Dr Harries says there is a lot of anxiety, but in an average school the likelihood of someone having the disease is very small and shrinking.
Hancock says that getting schools open in a safe way is vital for education and this will take a team effort.
He reiterates that risk to children is much, much lower.
Hancock is asked why some care homes (those that look after under 65s) are unable to apply for testing.
He says we absolutely need to make sure that hey still have access to tests and that is being rolled out.
Harries says if there are concerns, local oversights and directors of public health should be contacted to make sure the required help is given.
Hancock said it is not the case that people with learning disabilities are being put “to the back of the queue”.
Hancock is asked why the government is relaxed despite the rise of the R rate.
Hancock says that data is a couple weeks old, but also from survey data published by the ONS. As survey grows R range will shrink.
Incredibly important figure for decision makers.
Change in the range of R is very important to look at but overall R is likely to be below 1.
Hancock is asked if the measures put in place for care homes are “too little too late”.
Hancock says government are doing everything they can to support care homes, but clearly there is a long way to go.
Kanani says vast majority of practices look after care homes in a way that you'd like your family to be looked after.
Another member of the public asks if nurses will be recognised with apay rise.

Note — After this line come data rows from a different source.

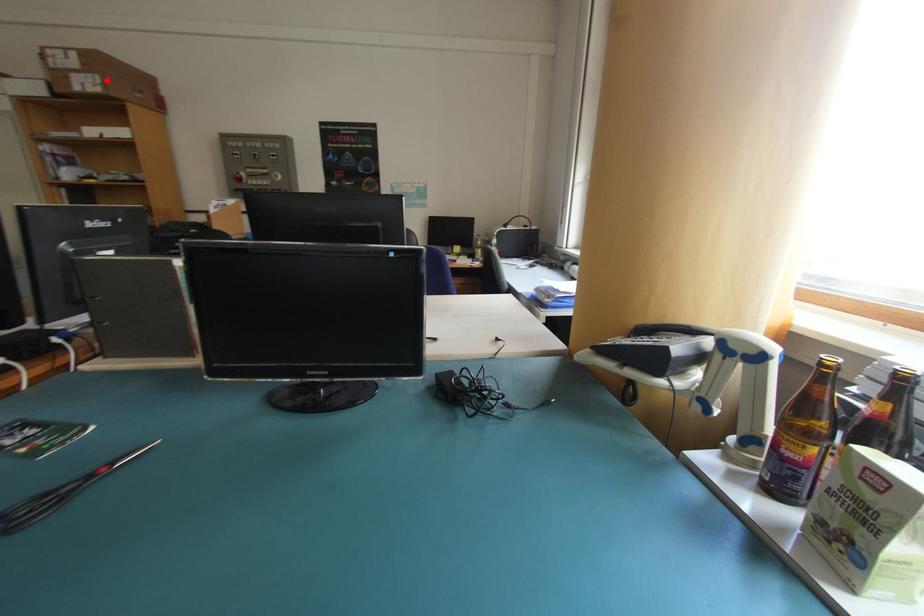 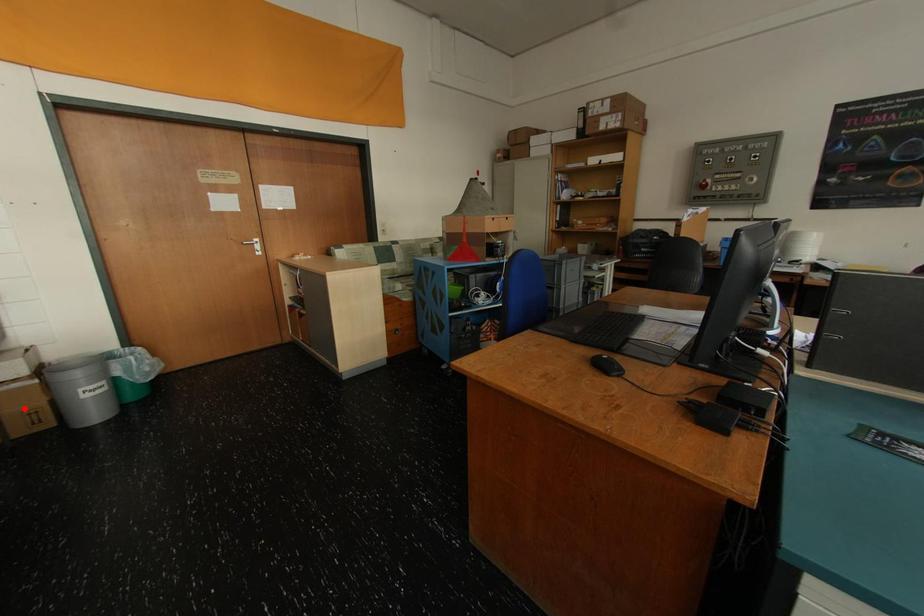 I am providing you with two images of the same scene from different viewpoints. A red point is marked on the first image and another point is marked on the second image. Is the red point in image1 aligned with the point shown in image2?

No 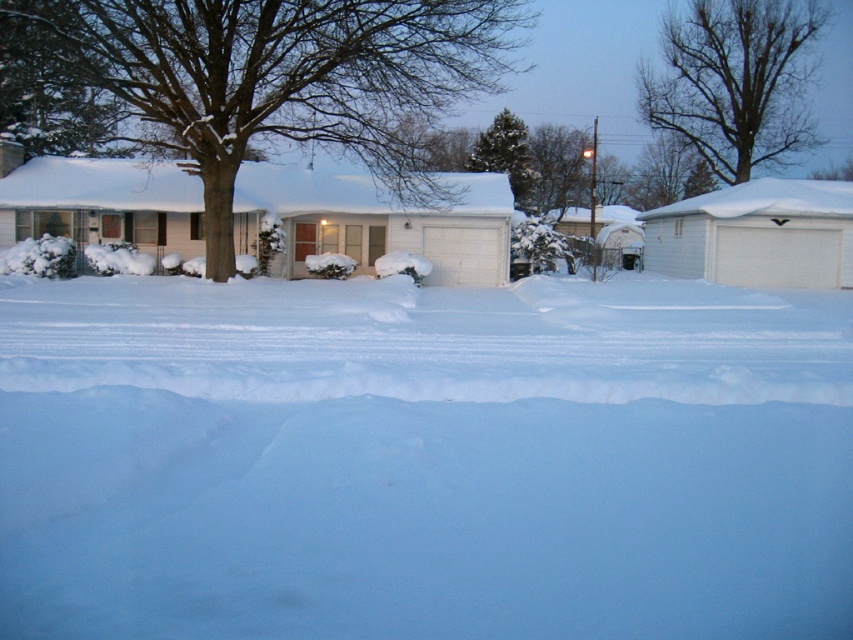 Question: Among these objects, which one is farthest from the camera?

Choices:
 (A) green textured pine tree at upper center
 (B) brown textured tree at center

Answer: (A)

Question: Which point is closer to the camera?

Choices:
 (A) bare branches at upper center
 (B) white fluffy snow at center
 (C) brown textured tree at center

Answer: (B)

Question: Is bare branches at upper center below green textured pine tree at upper center?

Choices:
 (A) yes
 (B) no

Answer: (B)

Question: Is bare branches at upper center smaller than green textured pine tree at upper center?

Choices:
 (A) yes
 (B) no

Answer: (B)

Question: Which point is farther from the camera taking this photo?

Choices:
 (A) (796, 60)
 (B) (628, 499)

Answer: (A)

Question: Is white fluffy snow at center smaller than bare branches at upper center?

Choices:
 (A) no
 (B) yes

Answer: (B) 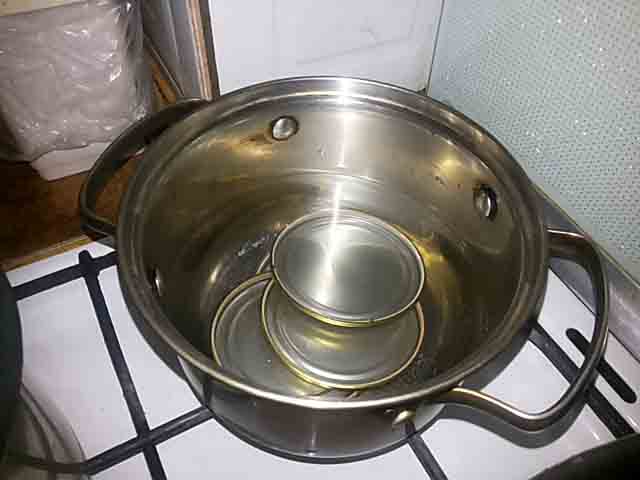 This screenshot has width=640, height=480. In order to click on wall in this screenshot , I will do `click(349, 28)`, `click(553, 98)`. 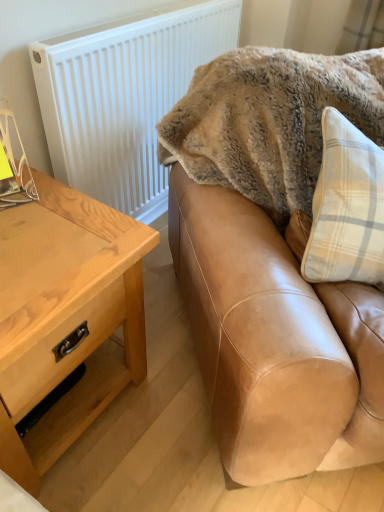 Identify the location of free space above light brown wood table at left (from a real-world perspective). (48, 227). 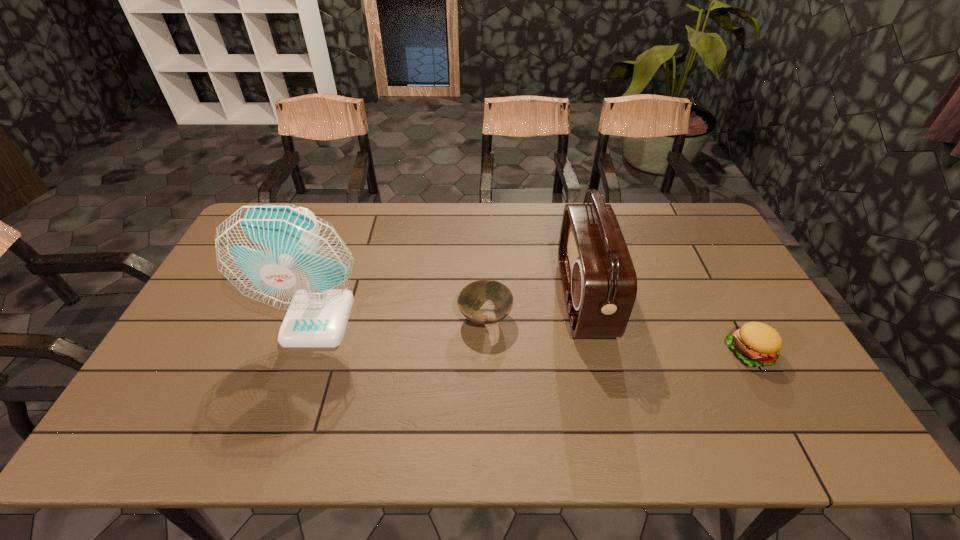 The width and height of the screenshot is (960, 540). Find the location of `vacant space that satisfies the following two spatial constraints: 1. on the front panel of the second tallest object; 2. on the back side of the rightmost object`. vacant space that satisfies the following two spatial constraints: 1. on the front panel of the second tallest object; 2. on the back side of the rightmost object is located at coordinates (597, 352).

Find the location of a particular element. The width and height of the screenshot is (960, 540). blank area in the image that satisfies the following two spatial constraints: 1. in front of the rightmost object to face the airflow; 2. on the right side of the fan is located at coordinates (307, 352).

Identify the location of free spot that satisfies the following two spatial constraints: 1. on the front panel of the third object from left to right; 2. on the back side of the rightmost object. (597, 352). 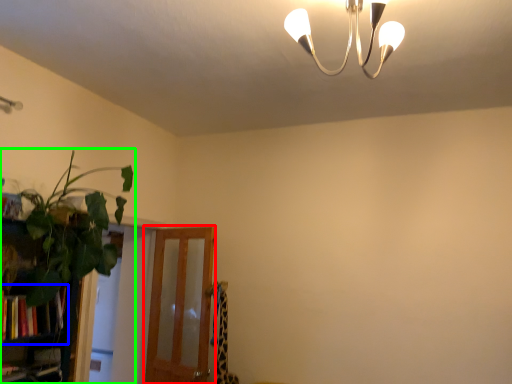 Question: Which object is positioned closest to screen door (highlighted by a red box)? Select from book (highlighted by a blue box) and houseplant (highlighted by a green box).

Choices:
 (A) book
 (B) houseplant

Answer: (B) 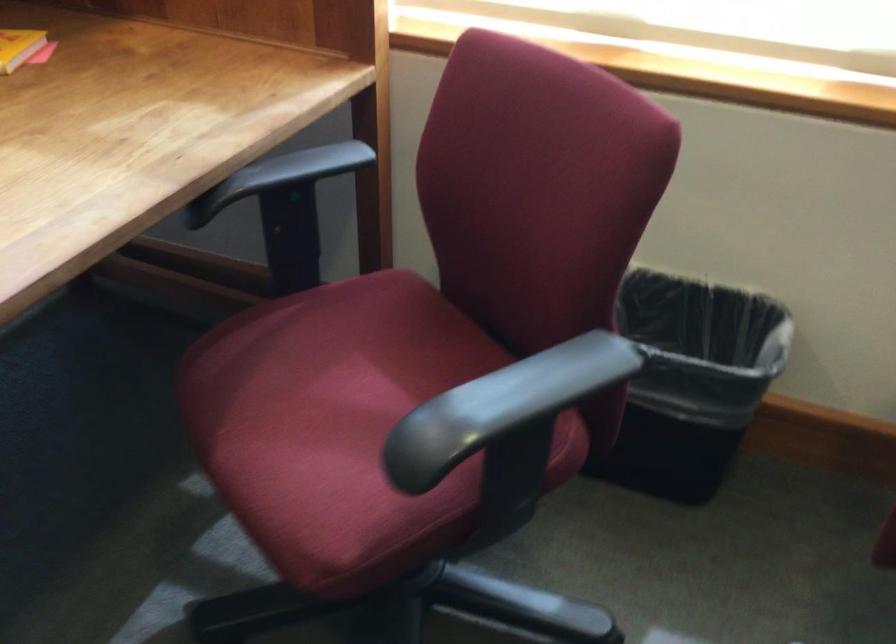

Hancok says nurses pay rose last month and last year nurses pay rose. He says crisis has shown how much the nation values staff.
Hancock says as the Health Secretary he says he will fight for fair reward.
Dr Jenny Harries has said that there isn't an immediate easy outcome to eradicate the disease completely, in response to a question from the member of the public.
To eradicate we need a vaccine. Immediate aim is to significantly reduce cases.
Dr Jenny Harries is taking us through the daily slides now.
They say that R is currently between 0.7 and 1.
She says that there are different R values depending on the environment. Quite likely that in the community the R value will be lower.
Data from Google shows that use of parks have increased in recent weeks.
80% of adults only left their home for permitted reasons, if at all.
133,784 tests in last 24 hours.
Increase in testing, but number of cases is declining.
Decline of hospital admissions is slow.
Rolling average of deaths is steadily decreasing.
Hancock says that from the start of the pandemic there has been a need to protect care homes.
He said we've worked to do this from the start of the crisis.
He says right from the start the government have tried 2to throw a protective ring" around care homes.
He says government have made sure that care homes are well equipped for the pandemic.
Extra infection controls have been put in place, testing measures have been ramped up and d this has saved lives and protected 64% of care homes from having any cornavirus cases.
All care home residents and staff in England are now being tested. Every resident and carer will be tested in care homes in England between now and June.
Local authorities now required to carry out daily reviews on situations in care homes so government can challenge and act when necessary.
Number of care homes reporting first case everyday has fallen from 219 to 59.
Still “so much more to do”. Crisis has shown need for reform, acted for a catalyst for integration between health and social care. Broke down historic barriers.
Health and social care have a common mission to care, but bureaucracy has held them back.